What Is Intensive Grazing?

5.19.2022 | Brian Gale

Every grazing animal has the ability to distinguish between the plants they eat. Some plants are preferred, and eaten first, some are eaten only after everything else is gone. In order to provide an opportunity for a variety of plants to be grown, which increases soil health and productivity, and ensure that all plants are being utilized, animals are placed in very small subdivisions of a pasture, called paddocks. Each paddock is used for a relatively brief period, then rested for a long period, allowing the plants a chance to regrow. This system of thoroughly managing animals and land is generally called Intensive Grazing. Some newer names are used, Management Intensive Grazing, or Mob Grazing, but we prefer the older term.
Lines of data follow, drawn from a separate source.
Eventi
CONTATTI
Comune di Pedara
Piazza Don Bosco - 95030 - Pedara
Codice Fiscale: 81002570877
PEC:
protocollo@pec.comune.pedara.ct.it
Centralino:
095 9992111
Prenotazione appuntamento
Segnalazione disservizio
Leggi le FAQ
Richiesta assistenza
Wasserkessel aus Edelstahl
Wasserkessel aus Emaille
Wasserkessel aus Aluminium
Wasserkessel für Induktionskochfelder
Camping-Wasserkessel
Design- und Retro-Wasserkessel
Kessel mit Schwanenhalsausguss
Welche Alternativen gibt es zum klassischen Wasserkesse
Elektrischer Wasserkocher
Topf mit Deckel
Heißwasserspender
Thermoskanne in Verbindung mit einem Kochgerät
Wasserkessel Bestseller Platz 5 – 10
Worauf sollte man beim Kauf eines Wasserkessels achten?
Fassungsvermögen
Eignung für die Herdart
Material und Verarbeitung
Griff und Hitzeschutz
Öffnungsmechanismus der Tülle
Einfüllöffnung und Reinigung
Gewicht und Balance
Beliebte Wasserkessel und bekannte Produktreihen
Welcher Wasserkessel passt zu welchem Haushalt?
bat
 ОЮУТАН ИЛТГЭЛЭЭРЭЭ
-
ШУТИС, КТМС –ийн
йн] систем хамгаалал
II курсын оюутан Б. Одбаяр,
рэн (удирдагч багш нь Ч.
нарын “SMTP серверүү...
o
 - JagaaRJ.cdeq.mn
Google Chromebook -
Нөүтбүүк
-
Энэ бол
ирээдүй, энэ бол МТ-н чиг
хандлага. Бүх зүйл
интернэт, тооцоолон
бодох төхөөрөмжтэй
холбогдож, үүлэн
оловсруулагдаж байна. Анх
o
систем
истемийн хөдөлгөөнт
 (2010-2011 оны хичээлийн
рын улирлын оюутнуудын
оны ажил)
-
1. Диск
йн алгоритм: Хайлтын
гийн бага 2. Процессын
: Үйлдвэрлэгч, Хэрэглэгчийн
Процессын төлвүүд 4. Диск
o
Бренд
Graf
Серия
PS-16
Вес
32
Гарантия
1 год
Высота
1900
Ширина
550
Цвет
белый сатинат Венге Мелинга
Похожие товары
Intensive Grazing does not mean the plants are grazed down to bare ground, in fact, for optimal plant production, much edible forage is left behind. These leaves provide access to solar energy so the plant can immediately regrow, rather than having to access energy stored in the root. By always leaving some leaves behind, each plant will be able to produce more forage throughout the entire growing/grazing season.
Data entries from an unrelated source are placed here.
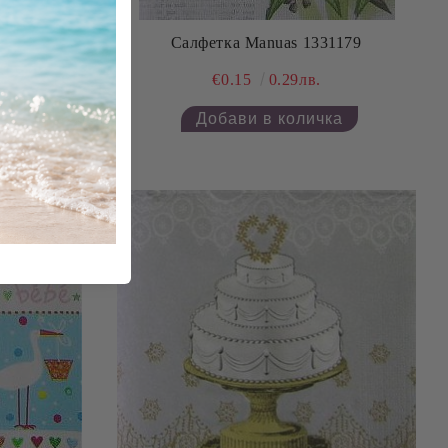
 1331055
Салфетка Manuas 1331179
€0.15
0.29лв.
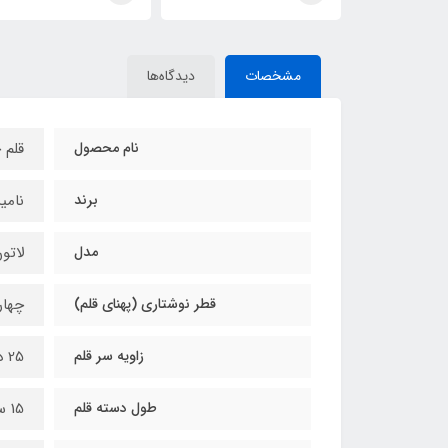
مشخصات
دیدگاه‌ها
نام محصول
قلم 
برند
نامیراس
مدل
لاتو
قطر نوشتاری (پهنای قلم)
چهارد
زاویه سر قلم
25 درجه
طول دسته قلم
15 سانتی‌متر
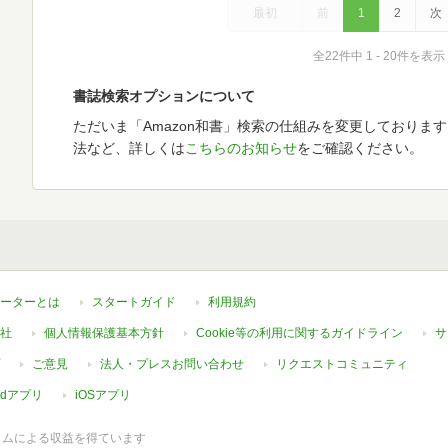
最初
前
1
2
次
全22件中 1 - 20件を表示
書誌検索オプションについて
ただいま「Amazon和書」検索の仕組みを変更しておりま
法など、詳しくは
こちらのお知らせ
をご確認ください。
ーターとは
スタートガイド
利用規約
社
個人情報保護基本方針
Cookie等の利用に関するガイドライン
サ
ご意見
法人・プレスお問い合わせ
リクエストコミュニティ
oidアプリ
iOSアプリ
ラムによる収益を得ています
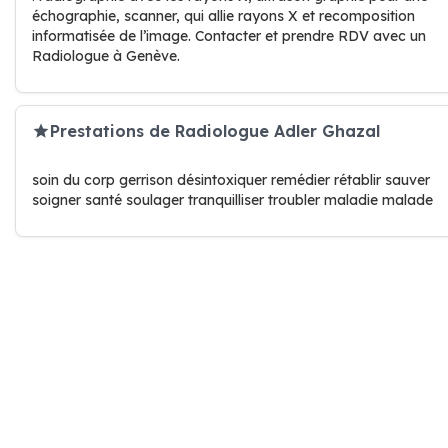
échographie, scanner, qui allie rayons X et recomposition
informatisée de l’image. Contacter et prendre RDV avec un
Radiologue à Genève.
Prestations de Radiologue Adler Ghazal
soin du corp gerrison désintoxiquer remédier rétablir sauver
soigner santé soulager tranquilliser troubler maladie malade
Because animals are moved from paddock to paddock on a regular basis, some internal parasites, whose life cycles require a period outside of the animal, are unable to survive. This provides more animal growth by more efficient use of grass.
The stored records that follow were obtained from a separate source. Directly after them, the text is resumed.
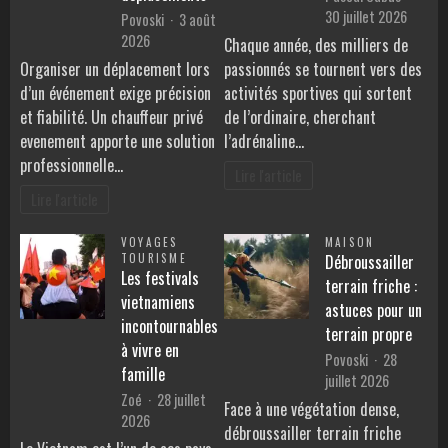
30 juillet 2026
Povoski
3 août
2026
Chaque année, des milliers de
Organiser un déplacement lors
passionnés se tournent vers des
d’un événement exige précision
activités sportives qui sortent
et fiabilité. Un chauffeur privé
de l’ordinaire, cherchant
evenement apporte une solution
l’adrénaline…
professionnelle…
Lire l'article
Lire l'article
VOYAGES
MAISON
TOURISME
Débroussailler
Les festivals
terrain friche :
vietnamiens
astuces pour un
incontournables
terrain propre
à vivre en
Povoski
28
famille
juillet 2026
Zoé
28 juillet
Face à une végétation dense,
2026
débroussailler terrain friche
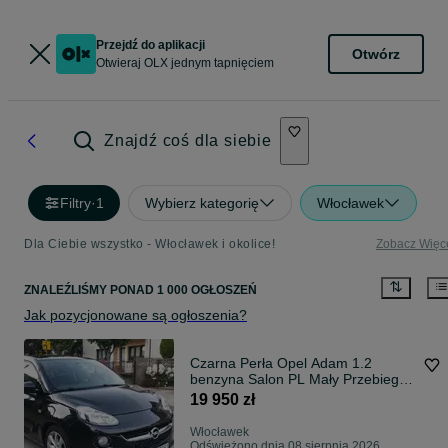
Przejdź do aplikacji
Otwórz
Otwieraj OLX jednym tapnięciem
Znajdź coś dla siebie
Filtry
·
1
Wybierz kategorię
Włocławek
Dla Ciebie wszystko - Włocławek i okolice!
Zobacz Więc
ZNALEŹLIŚMY
PONAD
1 000 OGŁOSZEŃ
Jak pozycjonowane są ogłoszenia?
Czarna Perła Opel Adam 1.2
benzyna Salon PL Mały Przebieg
super Stan Piękne Auto!
19 950 zł
Włocławek
Odświeżono dnia 08 sierpnia 2026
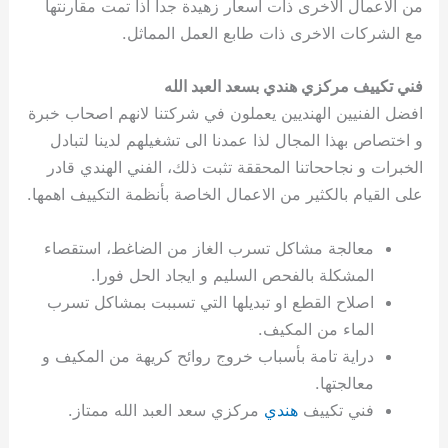
من الاعمال الاخرى ذات اسعار زهيدة جدا اذا تمت مقارنتها
مع الشركات الاخرى ذات طابع العمل المماثل.
فني تكييف مركزي هندي بسعد العبد الله
افضل الفنيين الهنديين يعملون في شركتنا لانهم اصحاب خبرة
و اختصاص بهذا المجال لذا عمدنا الى تشغيلهم لدينا لتبادل
الخبرات و نجاححاتنا المحققة تثبت ذلك، الفني الهندي قادر
على القيام بالكثير من الاعمال الخاصة بأنظمة التكييف اهمها.
معالجة مشاكل تسرب الغاز من الضاغط، استقصاء
المشكلة بالفحص السليم و ايجاد الحل فورا.
اصلاح القطع او تبديلها التي تسببت بمشاكل تسرب
الماء من المكيف.
دراية تامة بأسباب خروج روائح كريهة من المكيف و
معالجتها.
فني تكييف
هندي
مركزي سعد العبد الله ممتاز.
Our fields are continually irrigated, by center-pivot machine, giving the soil the perfect moisture for growth of plants, micro-organisms, worms, and bugs. We’ve found that even at the end of the growing season, there just aren’t any cow pies left behind. They all get incorporated into the soil. This makes for a marvelous increase in soil organic matter content.

Finally, Intensive Grazing provides each animal an opportunity to see the grass diminish each day, this triggers a sort of “competitive eating” behavior in the stock. Cattle will eat more, and thereby grow more, during the short summer period. This allows a yearling to reach weight quicker, or a cow to be in better body condition to begin winter.